Hong Kong riot police used pepper spray and baton-charged crowds of pro-democracy protesters last night as tension escalated after a pre-dawn clearance of a major protest zone in the Chinese-controlled financial hub.
Crowds of protesters headed to the gritty and congested Mong Kok district after work and school last night, across the harbor from the heart of the civil disobedience movement near government headquarters, to try to reclaim sections of an intersection that police had cleared in a surprise raid early yesterday morning.
Hundreds of protesters tried to break through police lines and they used open umbrellas to shield themselves from pepper spray. In the melee, police used batons and scuffled violently with activists.
Photo: Reuters
Police hauled off several protesters as others shouted insults and chanted “open the road.”

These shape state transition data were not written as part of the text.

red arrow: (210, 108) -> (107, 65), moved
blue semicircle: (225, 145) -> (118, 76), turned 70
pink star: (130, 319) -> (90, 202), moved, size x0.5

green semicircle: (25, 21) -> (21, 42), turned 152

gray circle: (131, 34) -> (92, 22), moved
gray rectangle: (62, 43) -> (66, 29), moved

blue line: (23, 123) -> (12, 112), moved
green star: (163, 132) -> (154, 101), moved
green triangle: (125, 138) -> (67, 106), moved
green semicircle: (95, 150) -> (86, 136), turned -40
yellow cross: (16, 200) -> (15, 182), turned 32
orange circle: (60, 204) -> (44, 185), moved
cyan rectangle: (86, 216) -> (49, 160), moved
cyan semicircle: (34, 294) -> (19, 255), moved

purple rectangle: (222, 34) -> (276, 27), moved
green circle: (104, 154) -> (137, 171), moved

The protesters, led by a restive generation of students, have been demanding that the China’s rulers live up to constitutional promises to grant full democracy to the former British colony, which returned to Chinese rule in 1997.

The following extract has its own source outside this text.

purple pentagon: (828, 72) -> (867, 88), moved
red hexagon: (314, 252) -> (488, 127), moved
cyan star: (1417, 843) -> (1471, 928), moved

Before dawn yesterday, hundreds of police officers staged their biggest raid yet on a pro-democracy protest camp, charging down student-led activists who had held the intersection in one of their main protest zones for more than three weeks.

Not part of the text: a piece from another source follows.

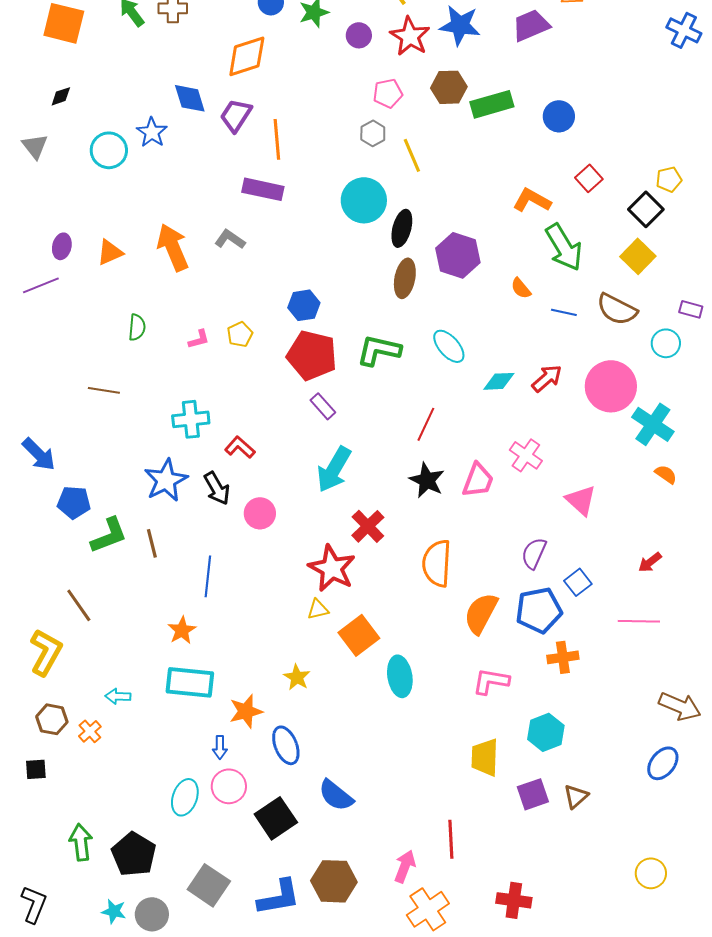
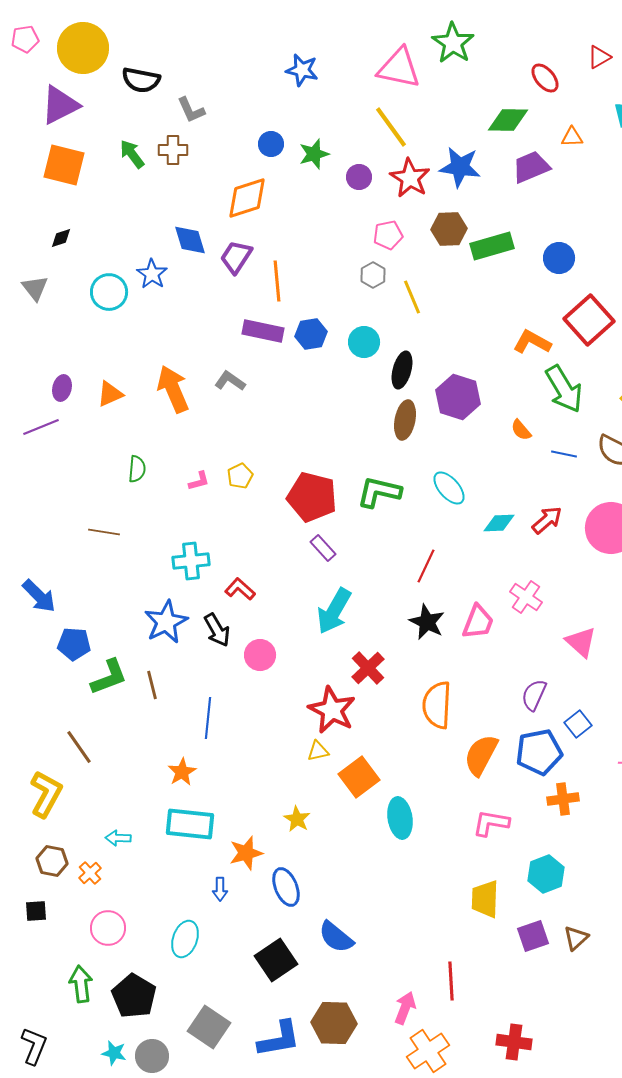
red square: (589, 178) -> (589, 320), size x1.8
cyan circle: (364, 200) -> (364, 342), size x0.7
blue hexagon: (304, 305) -> (311, 334), moved
pink circle: (229, 786) -> (108, 928), moved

The operation came while many protesters were asleep in dozens of tents or beneath giant, blue-striped tarpaulin sheets.
The raid was a gamble for the 28,000-strong police force, who have come under criticism for aggressive clearance operations with tear gas and baton charges and for the beating of a handcuffed protester on Wednesday.
Storming into the intersection with helmets, riot shields and batons at the ready from four directions, the 800 officers caught the protesters by surprise. Many retreated without resisting.
“The Hong Kong government’s despicable clearance here will cause another wave of citizen protests,” radio talk-show host and activist Wong Yeung-tat (黃洋達) said earlier.